Could you retype the records word for word but without any pictures?

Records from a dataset
========================
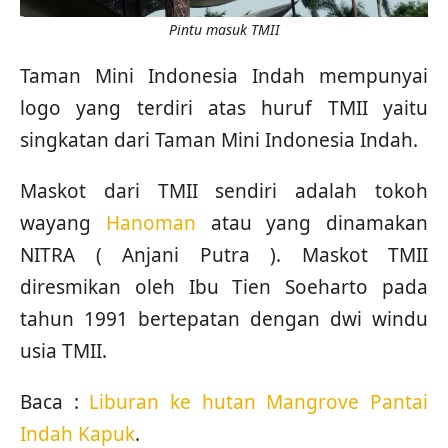
Pintu masuk TMII
Taman Mini Indonesia Indah mempunyai
logo yang terdiri atas huruf TMII yaitu
singkatan dari Taman Mini Indonesia Indah.
Maskot dari TMII sendiri adalah tokoh
wayang
Hanoman
atau yang dinamakan
NITRA ( Anjani Putra ). Maskot TMII
diresmikan oleh Ibu Tien Soeharto pada
tahun 1991 bertepatan dengan dwi windu
usia TMII.
Baca :
Liburan ke hutan Mangrove Pantai
Indah Kapuk
.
========================
■ Output for this exercise
Pintu masuk TMII
Taman Mini Indonesia Indah mempunyai
logo yang terdiri atas huruf TMII yaitu
singkatan dari Taman Mini Indonesia Indah.
Maskot dari TMII sendiri adalah tokoh
wayang
Hanoman
atau yang dinamakan
NITRA ( Anjani Putra ). Maskot TMII
diresmikan oleh Ibu Tien Soeharto pada
tahun 1991 bertepatan dengan dwi windu
usia TMII.
Baca :
Liburan ke hutan Mangrove Pantai
Indah Kapuk
.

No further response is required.